> _ACTIVITY_:
The response must contain every line from the records below that has "This".

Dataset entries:
· · · · ·

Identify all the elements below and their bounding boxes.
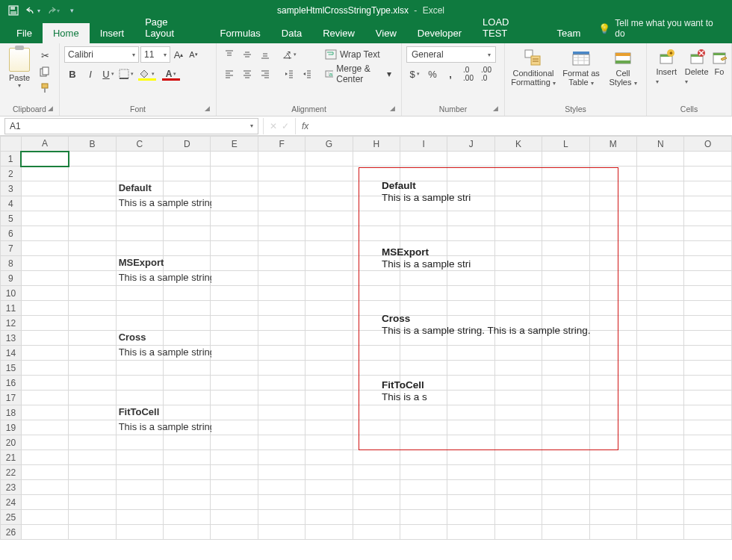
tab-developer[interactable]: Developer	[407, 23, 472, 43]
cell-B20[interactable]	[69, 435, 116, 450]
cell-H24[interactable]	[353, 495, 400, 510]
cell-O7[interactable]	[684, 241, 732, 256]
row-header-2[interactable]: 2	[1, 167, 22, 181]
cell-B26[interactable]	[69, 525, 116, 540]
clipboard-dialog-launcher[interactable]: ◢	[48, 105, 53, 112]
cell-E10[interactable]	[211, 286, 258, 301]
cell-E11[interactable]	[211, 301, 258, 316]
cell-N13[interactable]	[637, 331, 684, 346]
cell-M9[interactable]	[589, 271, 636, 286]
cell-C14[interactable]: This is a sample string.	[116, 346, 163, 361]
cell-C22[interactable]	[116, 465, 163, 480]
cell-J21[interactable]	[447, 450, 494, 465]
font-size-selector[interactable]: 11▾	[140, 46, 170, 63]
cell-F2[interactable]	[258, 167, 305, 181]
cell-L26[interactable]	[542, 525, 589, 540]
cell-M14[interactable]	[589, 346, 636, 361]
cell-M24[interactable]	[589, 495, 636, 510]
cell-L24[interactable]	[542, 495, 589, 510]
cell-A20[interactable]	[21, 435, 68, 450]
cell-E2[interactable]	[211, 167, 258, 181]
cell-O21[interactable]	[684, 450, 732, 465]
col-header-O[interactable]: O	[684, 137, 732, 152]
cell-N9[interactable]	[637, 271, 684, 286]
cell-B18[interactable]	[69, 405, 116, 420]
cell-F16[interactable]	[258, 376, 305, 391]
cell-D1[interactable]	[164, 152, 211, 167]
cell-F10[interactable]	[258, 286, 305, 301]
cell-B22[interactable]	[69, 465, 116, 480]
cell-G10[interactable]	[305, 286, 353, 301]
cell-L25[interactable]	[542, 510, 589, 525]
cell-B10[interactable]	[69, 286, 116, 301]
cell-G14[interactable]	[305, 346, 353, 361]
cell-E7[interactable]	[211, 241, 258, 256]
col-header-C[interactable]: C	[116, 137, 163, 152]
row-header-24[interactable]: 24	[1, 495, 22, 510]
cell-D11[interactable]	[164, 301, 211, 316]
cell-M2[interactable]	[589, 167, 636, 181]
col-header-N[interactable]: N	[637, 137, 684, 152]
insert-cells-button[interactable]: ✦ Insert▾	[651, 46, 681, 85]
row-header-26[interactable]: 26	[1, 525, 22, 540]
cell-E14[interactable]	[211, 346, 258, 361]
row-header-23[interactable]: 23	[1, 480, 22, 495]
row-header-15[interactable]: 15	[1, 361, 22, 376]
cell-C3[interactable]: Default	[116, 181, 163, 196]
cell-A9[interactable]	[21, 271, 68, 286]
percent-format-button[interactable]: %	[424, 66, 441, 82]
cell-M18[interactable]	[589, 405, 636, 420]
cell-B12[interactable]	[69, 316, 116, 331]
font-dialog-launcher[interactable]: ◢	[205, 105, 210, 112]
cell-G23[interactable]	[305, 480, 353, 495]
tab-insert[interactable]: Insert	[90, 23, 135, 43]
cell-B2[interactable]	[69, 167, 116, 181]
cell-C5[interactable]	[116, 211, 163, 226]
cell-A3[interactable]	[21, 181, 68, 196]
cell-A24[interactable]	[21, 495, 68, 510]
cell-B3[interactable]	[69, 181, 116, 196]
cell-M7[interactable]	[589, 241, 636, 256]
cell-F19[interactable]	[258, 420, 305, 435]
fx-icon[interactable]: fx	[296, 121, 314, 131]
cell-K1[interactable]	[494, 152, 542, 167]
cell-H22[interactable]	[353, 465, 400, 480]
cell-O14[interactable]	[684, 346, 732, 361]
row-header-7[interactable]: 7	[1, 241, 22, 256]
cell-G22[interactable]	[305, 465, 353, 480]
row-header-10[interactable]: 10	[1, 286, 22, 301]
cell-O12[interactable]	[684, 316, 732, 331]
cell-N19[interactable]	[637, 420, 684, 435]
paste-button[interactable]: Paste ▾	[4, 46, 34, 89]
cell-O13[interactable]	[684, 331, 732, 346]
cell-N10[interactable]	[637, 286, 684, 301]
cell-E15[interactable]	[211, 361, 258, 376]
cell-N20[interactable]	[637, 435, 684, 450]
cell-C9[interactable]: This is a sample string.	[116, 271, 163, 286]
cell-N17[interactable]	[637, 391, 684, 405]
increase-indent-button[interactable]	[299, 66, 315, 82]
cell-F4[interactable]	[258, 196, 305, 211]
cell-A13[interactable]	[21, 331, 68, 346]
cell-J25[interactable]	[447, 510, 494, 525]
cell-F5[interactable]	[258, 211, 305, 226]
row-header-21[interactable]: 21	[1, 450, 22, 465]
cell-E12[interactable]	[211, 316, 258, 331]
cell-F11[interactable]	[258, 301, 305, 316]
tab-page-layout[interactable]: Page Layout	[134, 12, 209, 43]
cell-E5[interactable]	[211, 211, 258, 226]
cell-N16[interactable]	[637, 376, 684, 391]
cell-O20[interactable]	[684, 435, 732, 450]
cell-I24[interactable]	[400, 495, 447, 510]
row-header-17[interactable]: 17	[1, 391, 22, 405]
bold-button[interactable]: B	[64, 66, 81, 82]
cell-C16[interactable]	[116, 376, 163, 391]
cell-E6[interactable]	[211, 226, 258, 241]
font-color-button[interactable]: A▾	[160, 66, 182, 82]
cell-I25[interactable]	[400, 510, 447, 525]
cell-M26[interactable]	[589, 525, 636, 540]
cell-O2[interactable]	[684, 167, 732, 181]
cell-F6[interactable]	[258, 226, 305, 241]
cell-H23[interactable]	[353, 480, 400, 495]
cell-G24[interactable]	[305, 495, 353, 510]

· · · · ·

> _REPLY TO THE TASK_:
cell-C14[interactable]: This is a sample string.	[116, 346, 163, 361]
cell-C9[interactable]: This is a sample string.	[116, 271, 163, 286]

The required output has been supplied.